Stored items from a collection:
-- Opening Marker --

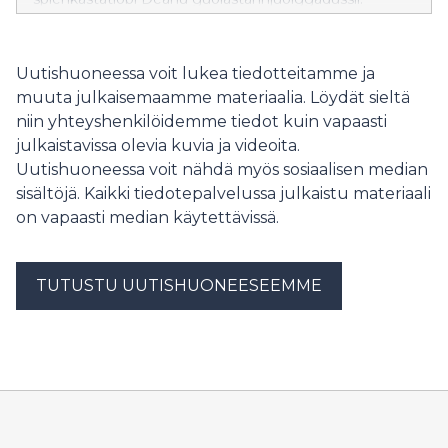
Spiehkastatlobi lea vejolaš ohcat guollebivdui
laktáseaddji báikkálaš árbedieđu sirdimii Deanus.
Uutishuoneessa voit lukea tiedotteitamme ja
muuta julkaisemaamme materiaalia. Löydät sieltä
niin yhteyshenkilöidemme tiedot kuin vapaasti
julkaistavissa olevia kuvia ja videoita.
Uutishuoneessa voit nähdä myös sosiaalisen median
sisältöjä. Kaikki tiedotepalvelussa julkaistu materiaali
on vapaasti median käytettävissä.
TUTUSTU UUTISHUONEESEEMME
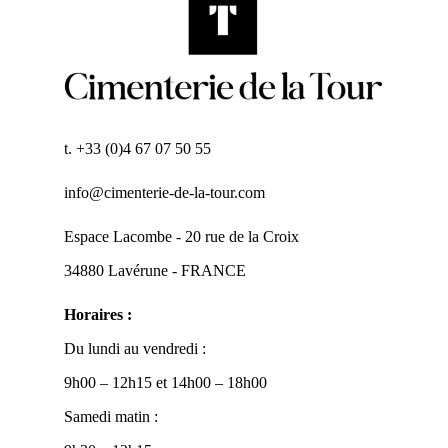
t. +33 (0)4 67 07 50 55
info@cimenterie-de-la-tour.com
Espace Lacombe - 20 rue de la Croix
34880 Lavérune - FRANCE
Horaires :
Du lundi au vendredi :
9h00 – 12h15 et 14h00 – 18h00
Samedi matin :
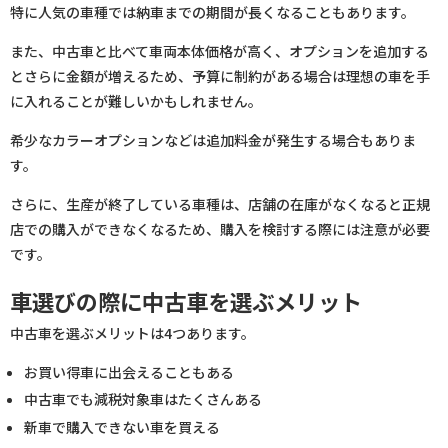
特に人気の車種では納車までの期間が長くなることもあります。
また、中古車と比べて車両本体価格が高く、オプションを追加する
とさらに金額が増えるため、予算に制約がある場合は理想の車を手
に入れることが難しいかもしれません。
希少なカラーオプションなどは追加料金が発生する場合もありま
す。
さらに、生産が終了している車種は、店舗の在庫がなくなると正規
店での購入ができなくなるため、購入を検討する際には注意が必要
です。
車選びの際に中古車を選ぶメリット
中古車を選ぶメリットは4つあります。
お買い得車に出会えることもある
中古車でも減税対象車はたくさんある
新車で購入できない車を買える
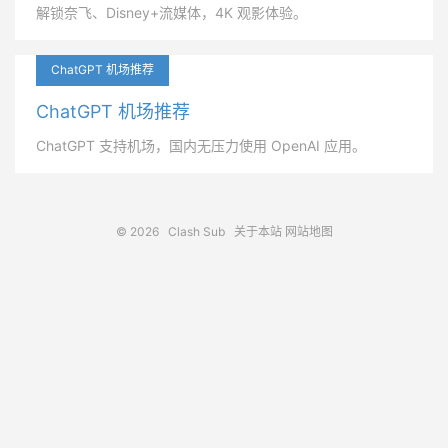
解锁奈飞、Disney+流媒体，4K 观影体验。
ChatGPT 机场推荐
ChatGPT 机场推荐
ChatGPT 支持机场，国内无压力使用 OpenAI 应用。
© 2026
Clash Sub
关于本站
网站地图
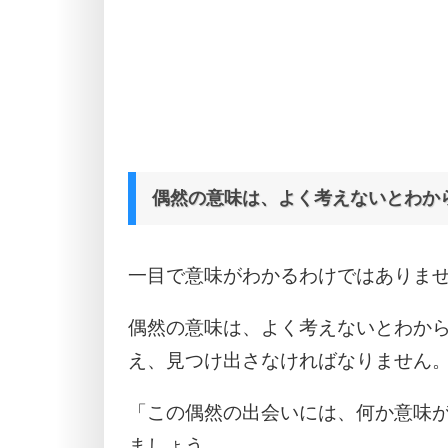
偶然の意味は、よく考えないとわか
一目で意味がわかるわけではありま
偶然の意味は、よく考えないとわか
え、見つけ出さなければなりません
「この偶然の出会いには、何か意味
ましょう。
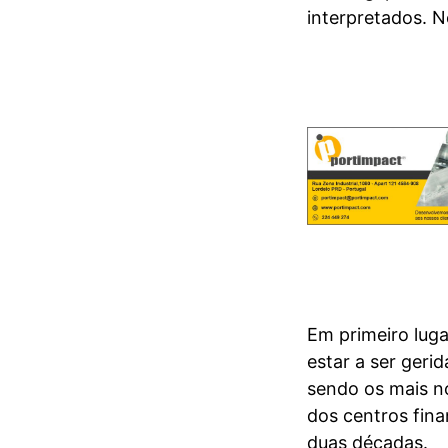
interpretados. N
Em primeiro luga
estar a ser geri
sendo os mais n
dos centros fin
duas décadas.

-- Closing Marker --

Exercise: Please return all of the entries word for word, excluding the pictures.

Written response:
Spiehkastatlobi lea vejolaš ohcat guollebivdui
laktáseaddji báikkálaš árbedieđu sirdimii Deanus.
Uutishuoneessa voit lukea tiedotteitamme ja
muuta julkaisemaamme materiaalia. Löydät sieltä
niin yhteyshenkilöidemme tiedot kuin vapaasti
julkaistavissa olevia kuvia ja videoita.
Uutishuoneessa voit nähdä myös sosiaalisen median
sisältöjä. Kaikki tiedotepalvelussa julkaistu materiaali
on vapaasti median käytettävissä.
TUTUSTU UUTISHUONEESEEMME
t. +33 (0)4 67 07 50 55
info@cimenterie-de-la-tour.com
Espace Lacombe - 20 rue de la Croix
34880 Lavérune - FRANCE
Horaires :
Du lundi au vendredi :
9h00 – 12h15 et 14h00 – 18h00
Samedi matin :
特に人気の車種では納車までの期間が長くなることもあります。
また、中古車と比べて車両本体価格が高く、オプションを追加する
とさらに金額が増えるため、予算に制約がある場合は理想の車を手
に入れることが難しいかもしれません。
希少なカラーオプションなどは追加料金が発生する場合もありま
す。
さらに、生産が終了している車種は、店舗の在庫がなくなると正規
店での購入ができなくなるため、購入を検討する際には注意が必要
です。
車選びの際に中古車を選ぶメリット
中古車を選ぶメリットは4つあります。
お買い得車に出会えることもある
中古車でも減税対象車はたくさんある
新車で購入できない車を買える
解锁奈飞、Disney+流媒体，4K 观影体验。
ChatGPT 机场推荐
ChatGPT 机场推荐
ChatGPT 支持机场，国内无压力使用 OpenAI 应用。
© 2026
Clash Sub
关于本站
网站地图
偶然の意味は、よく考えないとわか
一目で意味がわかるわけではありま
偶然の意味は、よく考えないとわか
え、見つけ出さなければなりません
「この偶然の出会いには、何か意味
ましょう。
interpretados. N
Em primeiro luga
estar a ser geri
sendo os mais n
dos centros fin
duas décadas.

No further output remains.